Dr Art Hister – Smoking and Pregnancy

For any woman who is pregnant right now (or even one thinking of getting pregnant one day) and who is still smoking, here’s a very encouraging piece of news.

A study that looked at 50,000 pregnancies concluded that if a woman gave up smoking soon after she conceived, she had the same chance of a giving birth to a normal-weight baby as a woman who has never smoked.

And the reason that matters is that low birth-weight is a major marker for lots of other health problems. Not to mention that smoking is also related to other key problems during the pregnancy and during labour, as well as in the post-partum period. And, that smoking by a parent, either the mom or the dad, and worst of all by both, is linked to some pretty negative health measures in children forced to live in a smoky environment.

Anyway, the bottom line from this study is pretty simple and should hit home hard to any woman still smoking after conception: quit smoking early in your pregnancy, and there is no harm to the baby.

Dr Art Hister – Fish Oil and Pregnancy

Some studies have shown that if pregnant women eat more fish, their babies may end up with slightly higher IQs at the age of 7 than the babies of moms who don’t eat as much fish during pregnancy.
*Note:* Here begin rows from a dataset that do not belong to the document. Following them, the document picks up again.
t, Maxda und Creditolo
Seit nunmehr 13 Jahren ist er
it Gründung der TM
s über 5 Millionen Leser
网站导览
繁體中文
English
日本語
And in our rush (I was going to say “in our arrogance” but that was simply too arrogant on my part) to believe that we understand stuff long before we actually know what we’re talking about, a lot of experts have recommended that pregnant women and prospective moms increase their intake of fish in order to get higher levels of fish oil products in their blood streams.
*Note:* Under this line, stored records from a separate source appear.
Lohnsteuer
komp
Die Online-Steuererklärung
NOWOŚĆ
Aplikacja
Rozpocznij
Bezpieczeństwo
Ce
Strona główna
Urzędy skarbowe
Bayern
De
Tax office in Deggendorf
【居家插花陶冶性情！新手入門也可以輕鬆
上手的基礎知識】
Well, there are certainly lots of good reasons to eat more (safe) fish, especially by moms, but making your baby smarter as a result is not one of them.

Not, that is, if you believe – and I do – a recent study published in the Journal of the American Medical Association which enrolled 2000 pregnant women, half of whom got fish oil supplements and half of whom got a placebo of vegetable oil.
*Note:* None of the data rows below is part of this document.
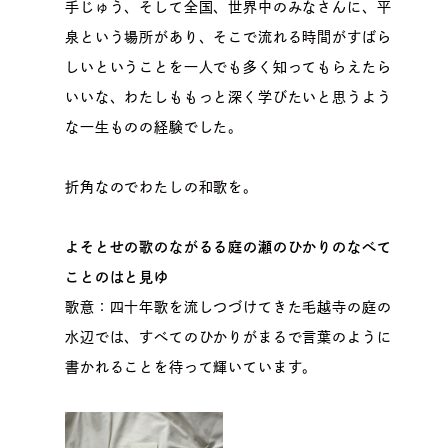
手じゅう、そして全国、世界中のみなさんに、平
泉という場所があり、そこで流れる時間がすばら
しいということを一人でも多く知ってもらえたら
いいな、わたしももっと深く学びたいと思うよう
な一生ものの経験でした。
折角なのでわたしの和歌を。
よそとせの歌のながるる庭の瀬のひかりのなべて
ことのはと見ゆ
歌意：四十年歌を流しつづけてきた毛越寺の庭の
水辺では、すべてのひかりがまるで言葉のように
書かれることを待って輝いています。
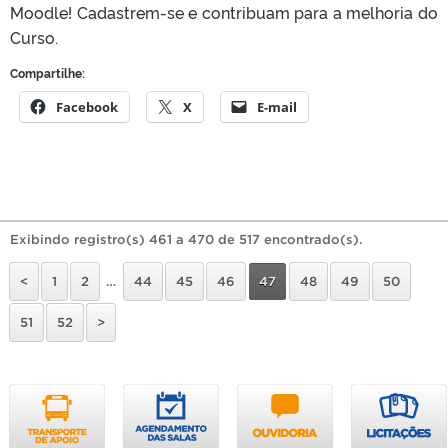
Moodle! Cadastrem-se e contribuam para a melhoria do
Curso.
Compartilhe:
Facebook
X
E-mail
Exibindo registro(s) 461 a 470 de 517 encontrado(s).
<
1
2
…
44
45
46
47
48
49
50
51
52
>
When the babies were evaluated at12 months they found no cognitive score differences in the babies when they were evaluated at 18 months, Why? 3 potential reasons.

  1. Fish oils supplements don’t actually improve cognitive scores
  2. The women in this study were already getting enough fish oil in their regular diet so taking supplements would not have shown any benefit
  3. Maybe vegetable oil supplements – the placebo – increases cognitive scores as much as fish oil so the researchers were not able to detect a measurable difference.

Whatever. Bottom line: fish is good for you and supplements are, well, no one knows really. So eat lots of (safe) fish.

Dr Art Hister – You Are What Your Mom Ate – or Not

One of the more intriguing pathways being followed by some researchers the last few years is the one that follows along the theory that lots of the health outcomes that we experience as mature adults are actually a function or a result of what happened to us not only 20 or 30 years earlier, that is, in adolescence or early adulthood, but rather that many of the health conditions we develop in midlife and our senior years are actually a consequence of what happened to us in early childhood, even infancy, and perhaps even in utero.

For example, it’s now very well established that the odds of developing osteoporosis in adulthood are highly related to the exercise we do – or that we don’t do – when we’re much younger. The same relationship – what we do or don’t do as kids or even younger leading to disease much later in life – holds for some cancers (breast cancer in adults, for example, has been linked to exercise in our young years, as the risk of melanoma is related to sun exposure in childhood, and others), some cases of high blood pressure and heart disease and strokes, and so on.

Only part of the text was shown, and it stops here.